Ende Januar 2008 fand das Finale der dritten Staffel von «Ich bin ein Star - Holt mich hier raus!» statt. Nach langer Pause hatte sich der Kölner Privatsender erneut an das Projekt gewagt, was von Medienexperten zuvor sogar als imagegefährdend eingestuft wurde. In den ersten beiden Staffeln warnte die Boulevardpresse stets vor Ekel-TV und begleitete die haarsträubenden Aufgaben der Promis mit großen Buchstaben.
Das änderte sich auch bei der dritten Staffel nicht, aber dennoch drehte sich die Empfindung der breiten Öffentlichkeit. Mit Quoten von bis zu 36 Prozent bei den Werberelevanten war die Show aus dem australischen Dschungel einmal mehr ein wahrer Megaerfolg. Das Besondere im Jahr 2008: Auch die kritische Fachpresse fand Gefallen an dem Format, weil sie es als das wahrnahm, was es eigentlich ist: Unterhaltung auf etwas anderer Art. Schon nach der Auftaktsendung lobte der bekannte Journalist Stefan Niggemeier die liebevolle Kleinarbeit, die die Verantwortlichen der Produktionsfirma Granada lieferten und auch Quotenmeter.de-Redakteur Alexander Krei, für die tägliche Berichterstattung zuständig, erfreute sich allabendlich der erfrischenden Moderationen von Sonja Zietlow und Dirk Bach.
Der Wandel der öffentlichen Meinung ging auch an den Werbenden nicht vorbei. Zwar waren die Preise für Werbebotschaften im Rahmen der Sendung nicht ganz auf dem Niveau, das man sonst von bis zu vier Millionen werberelevanten Zuschauern gewohnt ist, aber dennoch zeigt man sich bei Werbezeitenvermarkter IP Deutschland zufrieden. “Die Auslastung war gut”, erklärte Sprecherin Cordelia Wagner gegenüber Quotenmeter.de.
Während Staffel eins sah dies noch ganz anders aus - damals klafften große Lücken, teilweise fielen gar Werbeblöcke komplett aus. “Überzeugend waren dieses Mal wieder die Reichweiten”, analysiert sie. Nur selten habe man sonst die Chance so viele Menschen gleichzeitig über ein Produkt zu informieren. Hinzu komme, dass man alle Bildungsschichten innerhalb der Sendung hätte ansprechen können. “Diskussionen über Inhalte der Sendung habe es nicht mehr gegeben”, resümiert sie.

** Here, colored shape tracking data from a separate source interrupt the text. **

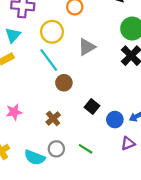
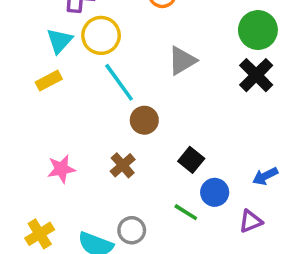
yellow circle: (52, 32) -> (101, 35), moved
brown cross: (53, 118) -> (123, 165), moved
blue circle: (115, 120) -> (215, 192), moved
green line: (86, 149) -> (186, 212), moved

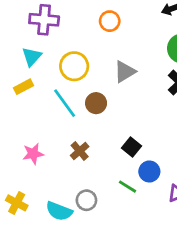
yellow circle: (101, 35) -> (74, 66), moved
cyan line: (119, 82) -> (65, 103), moved
brown circle: (144, 120) -> (96, 103), moved
yellow cross: (40, 234) -> (17, 203), turned -30

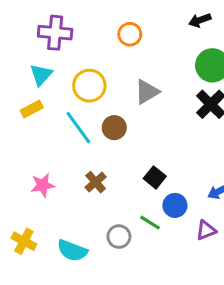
gray circle: (86, 200) -> (119, 237), moved

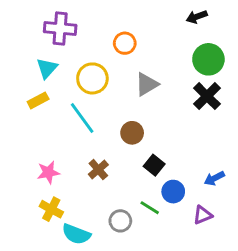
orange circle: (130, 34) -> (125, 43), moved
brown circle: (114, 128) -> (132, 133), moved
yellow cross: (24, 241) -> (51, 209), moved

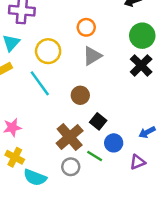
orange circle: (125, 43) -> (86, 27), moved
brown cross: (98, 170) -> (70, 137), moved, size x1.6

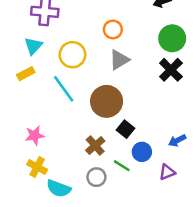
brown circle: (80, 95) -> (107, 101), size x1.6
brown cross: (70, 137) -> (95, 146), size x0.7

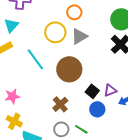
yellow circle: (72, 55) -> (55, 32), moved
black square: (125, 129) -> (92, 91), moved
green line: (122, 166) -> (81, 129), moved
purple triangle: (167, 172) -> (110, 90), moved

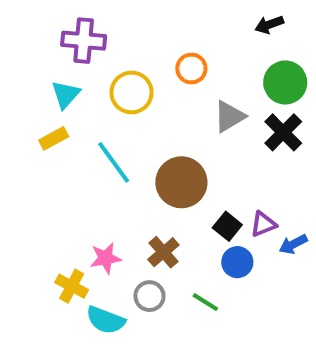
yellow circle: (55, 32) -> (132, 92), moved
gray triangle: (79, 36) -> (229, 116), moved
pink star: (12, 96) -> (106, 258), moved
gray circle: (61, 129) -> (149, 296), moved

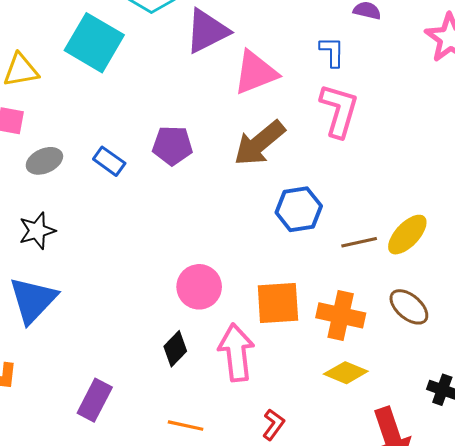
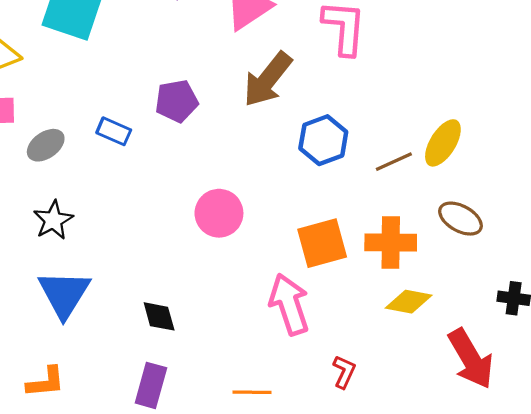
pink circle: (199, 287) -> (219, 213), moved
black diamond: (175, 349) -> (159, 316), moved, turned -48

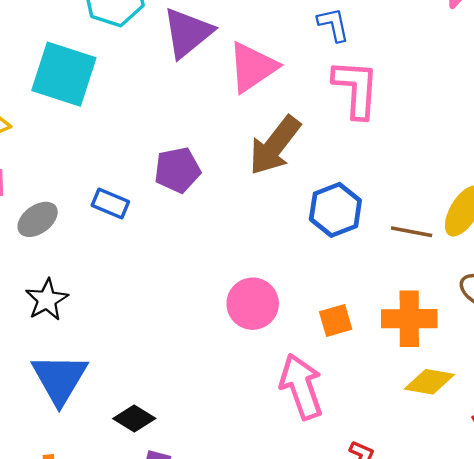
brown line: (394, 162) -> (412, 232), turned 36
pink circle: (219, 213) -> (253, 304), moved
orange square: (322, 243) -> (336, 320), size x0.6
black diamond: (159, 316) -> (134, 418), moved, turned -42

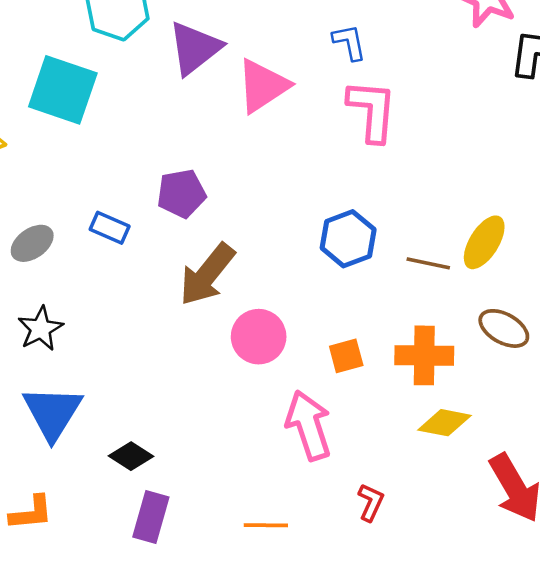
brown arrow: (275, 146) -> (207, 274), moved

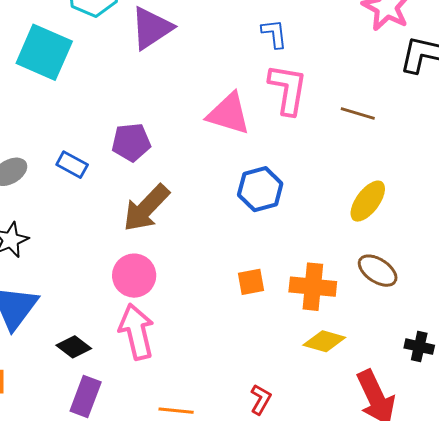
pink triangle: (263, 86) -> (229, 114), moved, turned 45
brown line: (428, 263) -> (358, 114), moved
pink circle: (259, 337) -> (134, 276), moved
pink arrow: (309, 425) -> (137, 332), moved

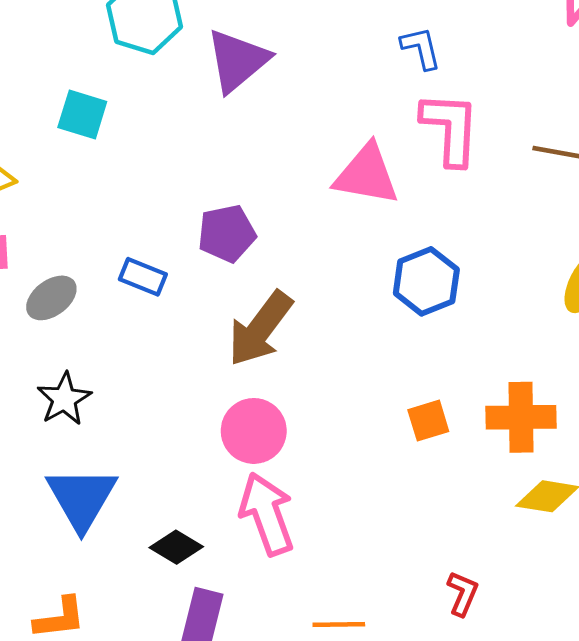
cyan square: (44, 52) -> (82, 115), size x0.6

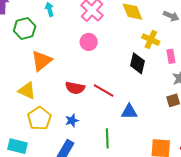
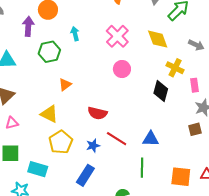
pink circle: (89, 42) -> (122, 69), moved
orange triangle: (42, 61) -> (65, 85), size x0.6
red line: (104, 91) -> (117, 139), moved
green line: (107, 138) -> (142, 168), moved

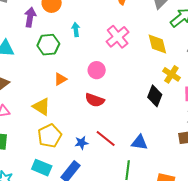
pink circle: (122, 69) -> (97, 70), moved
red semicircle: (97, 113) -> (95, 100), moved
cyan rectangle: (38, 169) -> (42, 168), moved

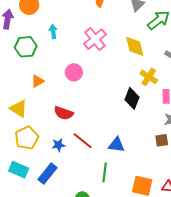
red semicircle: (95, 100) -> (64, 113), moved

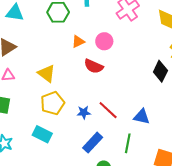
orange triangle: (38, 81) -> (78, 42), moved
red semicircle: (64, 113) -> (94, 66), moved
blue rectangle: (47, 174) -> (93, 143), moved

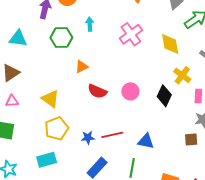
pink circle: (104, 41) -> (130, 91), moved
red line: (108, 110) -> (112, 135), turned -55
cyan rectangle: (42, 134) -> (47, 160), turned -42

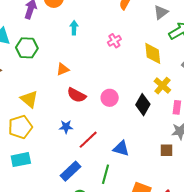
pink cross: (131, 34) -> (114, 41), size x0.6
green hexagon: (61, 38) -> (27, 48), moved
yellow pentagon: (57, 129) -> (20, 127), moved
red line: (112, 135) -> (88, 140), turned -35
blue star: (88, 138) -> (66, 127), moved

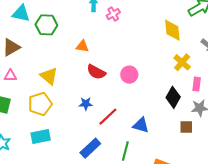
pink cross: (114, 41) -> (113, 14), moved
orange triangle: (63, 69) -> (82, 46), turned 32
black diamond: (143, 105) -> (173, 97), moved

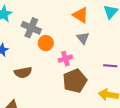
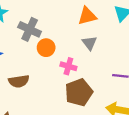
orange triangle: (81, 15) -> (87, 16), turned -48
pink cross: (65, 59) -> (68, 66), turned 32

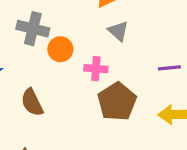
brown semicircle: (19, 81) -> (32, 102), turned 84

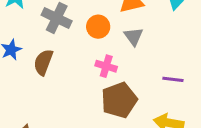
orange circle: (60, 49) -> (98, 27), moved
brown semicircle: (32, 102) -> (43, 62), moved, turned 35

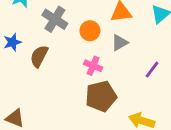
gray triangle: (134, 36) -> (120, 43), turned 30
purple line: (173, 79) -> (152, 70), moved, turned -66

Für IP Deutschland und den Sender RTL war die Show also ein Erfolg. Die veränderte Wahrnehmung der Sendung erfreut den Werbevermarkter, bei IP Deutschland wirft man derzeit einen Blick nach England. Dort lief die Show in der inzwischen siebten Staffel. “Dort wurde sie erst kürzlich mit einem Comedy-Preis ausgezeichnet - die Engländer haben also verstanden, worum es in der Sendung wirklich geht”, so Wagner. Auch in Deutschland hätten die Mediaagenturen dies erkannt - und aus diesem Grund hätte sich das Buchungsverhalten geändert.
Zufrieden ist mittlerweile auch El Cartel, der Werbezeitenvermarkter von RTL II, mit den Buchungen der Realityshow «Big Brother». Noch vor zwei oder drei Jahren beklagten die Macher stets die zurückhaltende Reaktion großer, bekannter Firmen in Deutschland. Endemol-Chef Borris Brandt äußerte im Interview vor der sechsten Staffel sein Unverständnis für dieses Verhalten.
Seit etwas mehr als drei Wochen läuft nun die achte Staffel der international bekannten Show. Im Gespräch mit Quotenmeter.de zieht El Cartel-Geschäftsführer Jan Kühl ein erstes Fazit: “«Big Brother» ist mittlerweile seit acht Jahren ein etabliertes Format bei RTL II. Als treibender Motor im Vorabend wird die Sendung von den Werbekunden sehr gut angenommen.“ Kühl kennt nun auch das Geheimnis des Erfolgs - El Cartel hat hierzu eine Studie in Auftrag gegeben.
„Das Attraktive an Big Brother ist seine konsumfreudige Zielgruppe“, heißt es aus München. Und in der Tat: Auch «Big Brother» ist in allen Bevölkerungsschichten ähnlich beliebt - und ein nicht geringer Anteil der Zuschauer hat Abitur. „Somit ist das Reality-Format das ideale Umfeld für Markenartikler aus dem so genannten FMCG-Sektor (Fast Moving Consumer Goods), insbesondere Süßwaren.“
Mit den aktuellen Werbebuchungen in den Tageszusammenfassungen und in der Liveshow ist man in München demnach sehr zufrieden. Reality scheint in Deutschland - wenn auch nur leicht - auf dem aufsteigendem Ast zu sein.